Nuuk Art Museum is an important national museum that contains plenty of significant collections, and it is located in the capital city of Nuuk, within the autonomous constituent country within the Kingdom of Denmark, Greenland.
Founded on 22 May 2005, the museum building occupies a former church of the Seventh-day Adventist Church, which is a Protestant Christian denomination in Greenland. Having an area of approximately 600 square m (6,458 square ft), there are significant permanent collections of paintings, watercolors, drawings, graphics, figures in soapstone, ivory, and wood with changing exhibitions from time to time.
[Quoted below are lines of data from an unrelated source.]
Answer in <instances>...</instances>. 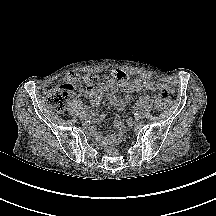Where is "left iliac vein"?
<instances>
[{"label":"left iliac vein","instance_id":"obj_1","mask_svg":"<svg viewBox=\"0 0 216 216\" xmlns=\"http://www.w3.org/2000/svg\"><path fill=\"white\" fill-rule=\"evenodd\" d=\"M139 114H140V115H139L138 117H136V118H137L138 120L144 119V117H145L144 113L140 112Z\"/></svg>","mask_w":216,"mask_h":216}]
</instances>
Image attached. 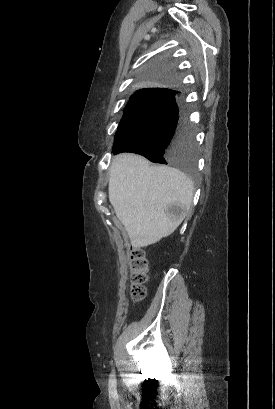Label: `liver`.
Listing matches in <instances>:
<instances>
[{
	"mask_svg": "<svg viewBox=\"0 0 275 409\" xmlns=\"http://www.w3.org/2000/svg\"><path fill=\"white\" fill-rule=\"evenodd\" d=\"M109 200L117 219L124 225L133 247H148L176 231L180 221L165 213L170 202L188 213L194 184L173 166H150L140 154H116L109 174Z\"/></svg>",
	"mask_w": 275,
	"mask_h": 409,
	"instance_id": "obj_1",
	"label": "liver"
}]
</instances>
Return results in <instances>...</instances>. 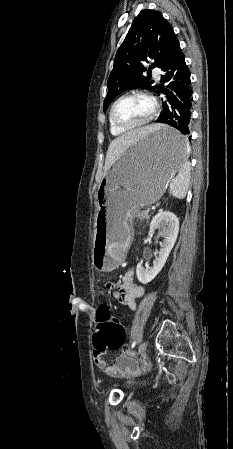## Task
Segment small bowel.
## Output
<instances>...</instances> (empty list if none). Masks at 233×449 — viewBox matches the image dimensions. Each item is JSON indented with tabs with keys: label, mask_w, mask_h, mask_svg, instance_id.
I'll return each instance as SVG.
<instances>
[{
	"label": "small bowel",
	"mask_w": 233,
	"mask_h": 449,
	"mask_svg": "<svg viewBox=\"0 0 233 449\" xmlns=\"http://www.w3.org/2000/svg\"><path fill=\"white\" fill-rule=\"evenodd\" d=\"M106 291H114L116 284L113 280H108L104 284ZM144 289L141 285L134 281V270L131 268L127 270L120 278L119 288L115 292V297L128 308L134 310L136 307V300L143 295ZM96 311H94V319L96 318ZM96 333V331H95ZM94 361L96 366L104 371L106 374L112 377L119 376L124 369H127L130 365V359L127 355L123 354L116 357L112 365H108L107 361L101 353L96 349L94 351Z\"/></svg>",
	"instance_id": "1"
}]
</instances>
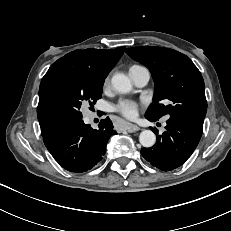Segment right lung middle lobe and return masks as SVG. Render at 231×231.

The permanent collection is primarily collected by the businessman Svend Junge and his wife Helene who also donated the building where the museum is housed, however, one of the most important works is the extensive collection of historic art that includes the work by Emanuel A. Pedersen, Harald Moltke, and Christine Deichmann.
Nowadays, the Municipality of Nuuk is running and taking care of the museum, and with the intriguing shape of the building encompassed with the very colorful façade which is easy to spot in the white snow, the Nuuk Art Museum attracts every single visitor of Greenland’s capital.
Completed and inaugurated on 21 June 2007, which coincidences with the Greenland National Day, the museum shall continue to be considered more for the art museum of the future, where its curators are certainly taking great care of the interior and the priceless content the museum has.